Closed aksdb closed 3 years ago
Have you seen this behavior at all outside of k8s, meaning if you just run the servers directly on the machine?
I'm able to reproduce the "catchup stalled" message and differing message count on my Linux laptop, with the 2.6.2 Go binaries (f7c3ac5), using the provided configs and data: https://cloud.aksdb.de/s/ecg53yRQ2C8ps3n/download/jetstream_inconsistent_211021.tar.xz. I didn't use Docker or Kubernetes.
Here's how I setup the issue.
# Terminal 1
$ nats-server-2.6.2 -D -c nats0.conf
# Terminal 2
$ nats-server-2.6.2 -D -c nats1.conf
# Terminal 3
$ nats-server-2.6.2 -D -c nats2.conf
# Terminal 4 (this triggers the issue)
$ nats pub core.jobs.notifications.SendPush foobar
After publishing, this is what we get.
# Terminal 1
RAFT [EEUOgTxU - C-R3F-TZm4O8z6] Finished catching up
# Terminal 2
RAFT [FFfB0Dc4 - S-R3F-bSTo304i] Finished catching up
# Terminal 3
[WRN] Got stream sequence mismatch for '$G > corejobs'
[DBG] SYSTEM - System connection closed: Internal Client
[DBG] RAFT [VpUo9efM - S-R3F-bSTo304i] Deleted
[DBG] RAFT [VpUo9efM - S-R3F-bSTo304i] AppendEntry did not match 136 37194 with 0 0
[DBG] RAFT [VpUo9efM - S-R3F-bSTo304i] Truncating and repairing WAL
[DBG] RAFT [VpUo9efM - S-R3F-bSTo304i] Canceling catchup subscription since we are now up to date
[DBG] RAFT [VpUo9efM - S-R3F-bSTo304i] Pausing apply channel
[DBG] RAFT [VpUo9efM - S-R3F-bSTo304i] Paused, not applying 37194
[WRN] Catchup for stream '$G > corejobs' stalled
There is also this line in nats2 logs that seems suspicious. It's printed before the nats pub
is executed. Maybe there was an issue with a previous operation that is causing an issue with the nats pub
. 🤔
[DBG] JetStream cluster failed to delete msg 96351 from stream "corejobs" for account "": stream store EOF
This is the full log for nats2: https://gist.github.com/variadico/cf7ef670ec642d160cb6b270ff59a85e
Have you seen this behavior at all outside of k8s, meaning if you just run the servers directly on the machine?

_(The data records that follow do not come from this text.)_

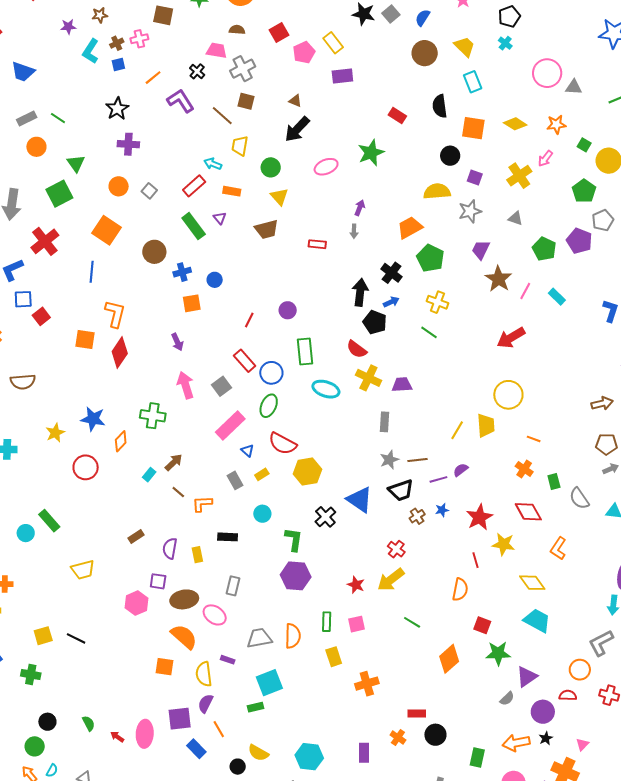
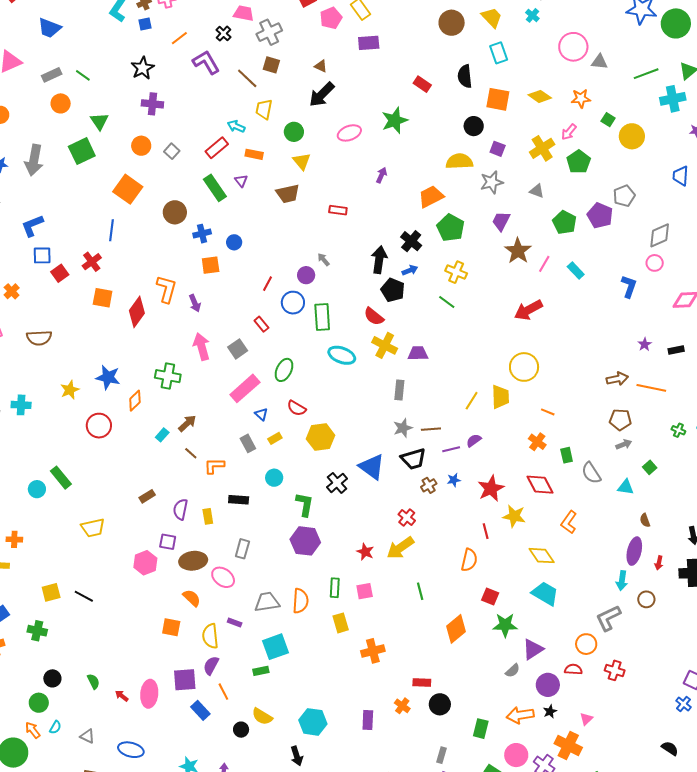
green pentagon: (584, 191) -> (579, 162), moved
gray arrow: (354, 231) -> (324, 260), moved, turned 136
red cross: (45, 241) -> (92, 262), moved, size x0.7
orange L-shape: (115, 314) -> (167, 289), moved
red rectangle: (245, 361) -> (261, 324), size x0.7
blue circle: (271, 373) -> (293, 303), moved
red semicircle: (282, 444) -> (297, 408), size x0.7
green line: (412, 622) -> (420, 591), turned 42
orange semicircle: (184, 637) -> (192, 598), size x0.7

@derekcollison I wasn't able to reproduce it like that locally. I also haven't seen this on our staging or dev k8s clusters. On our second k8s production cluster I only saw it once right after a rolling update.
So no question, that something in our cluster is problematic. I suspect I/O spikes. But I also think that no matter how ugly the circumstances, JetStream should never linger in a state where it thinks it's healthy but actually isn't. Further more it should be able to recover from such a state. (I assume detection and repair go hand in hand here.)
@variadico Thank you very much for reproducing it and narrowing down the problematic log lines. I was a bit overwhelmed by the debug output, since it was essentially an endless tracing of the chatter between the nodes. So thanks again for doing what I couldn't.
I totally agree, just trying to do root cause analysis and to get a repeatable problem.
I totally agree, just trying to do root cause analysis and to get a repeatable problem.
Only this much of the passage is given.